← Back to team overview

yahoo-eng-team team mailing list archive

[Bug 2000378] [NEW] [OVN] orphaned virtual parent ports break new ports

 

Public bug reported:

Reproducible on stable/yoga.


Should the ovn port deletion fail due to backend (mariadb or ovn) connection failure, leftover switchports are left hanging in the OVN NB db.

oslo_db.exception.DBDeadlock: (pymysql.err.OperationalError) (1205, 'Lock wait timeout exceeded; try restarting transaction')
[SQL: DELETE FROM securitygroupportbindings WHERE securitygroupportbindings.port_id = %(port_id)s AND securitygroupportbindings.security_group_id = %(security_group_id)s]
[parameters: {'port_id': '76ff3324-7326-412d-bdc9-df5db5adcf84', 'security_group_id': 'fe1f6c5c-4d49-4ccc-ac2e-20ef23041510'}]

neutron/neutron-server.log:78508:2022-12-12 16:39:15.309 691 ERROR
neutron.plugins.ml2.managers [... - default default] Mechanism driver
'ovn' failed in delete_port_postcommit:
ovsdbapp.exceptions.TimeoutException: Commands
[DelLSwitchPortCommand(lport=76ff3324-7326-412d-bdc9-df5db5adcf84...


Such ports are detected by maintenance task, but only reported as warnings in logs:

neutron/neutron-server.log:76862:2022-12-12 16:35:11.420 712 WARNING
neutron.plugins.ml2.drivers.ovn.mech_driver.ovsdb.maintenance
[req-4a4b33c2-85b3-48c1-8b15-ed6d65db3c2d - - - - -] Skip fixing
resource 76ff3324-7326-412d-bdc9-df5db5adcf84 (type: ports).
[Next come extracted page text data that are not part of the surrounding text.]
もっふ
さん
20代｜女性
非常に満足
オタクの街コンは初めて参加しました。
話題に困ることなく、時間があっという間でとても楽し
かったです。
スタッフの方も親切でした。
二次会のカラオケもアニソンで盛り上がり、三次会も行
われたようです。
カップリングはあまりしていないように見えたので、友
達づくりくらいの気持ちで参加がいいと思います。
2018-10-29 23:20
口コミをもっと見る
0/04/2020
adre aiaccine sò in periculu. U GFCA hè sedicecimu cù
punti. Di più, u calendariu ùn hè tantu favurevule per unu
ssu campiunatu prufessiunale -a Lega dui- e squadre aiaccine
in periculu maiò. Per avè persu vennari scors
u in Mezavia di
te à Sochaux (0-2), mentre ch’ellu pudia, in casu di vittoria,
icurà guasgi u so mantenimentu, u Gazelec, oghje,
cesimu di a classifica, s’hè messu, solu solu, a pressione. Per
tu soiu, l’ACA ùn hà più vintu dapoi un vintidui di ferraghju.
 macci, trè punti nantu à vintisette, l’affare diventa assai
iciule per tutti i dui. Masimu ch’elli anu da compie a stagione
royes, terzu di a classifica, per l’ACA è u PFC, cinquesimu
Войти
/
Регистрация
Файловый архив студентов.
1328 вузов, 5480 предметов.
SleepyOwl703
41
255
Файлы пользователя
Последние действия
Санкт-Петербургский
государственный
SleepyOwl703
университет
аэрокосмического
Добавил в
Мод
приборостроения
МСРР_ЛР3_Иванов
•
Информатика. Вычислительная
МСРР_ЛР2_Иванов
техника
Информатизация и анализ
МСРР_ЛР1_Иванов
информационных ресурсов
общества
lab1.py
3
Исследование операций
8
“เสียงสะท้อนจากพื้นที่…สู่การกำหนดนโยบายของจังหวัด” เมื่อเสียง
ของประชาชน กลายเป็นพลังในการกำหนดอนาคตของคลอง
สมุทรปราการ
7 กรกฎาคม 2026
Resource
does not exist in Neutron database anymore:
neutron_lib.exceptions.PortNotFound: Port
76ff3324-7326-412d-bdc9-df5db5adcf84 could not be found.


When neutron tries to create a new port for nova instance in the same network and the IP address of the new port matches the IP of the orphaned virtual-parent, neutron binds the new port's virtual switchport to the orphan but fails to proceed with binding algorithms, resulting in a perpetually-DOWN port.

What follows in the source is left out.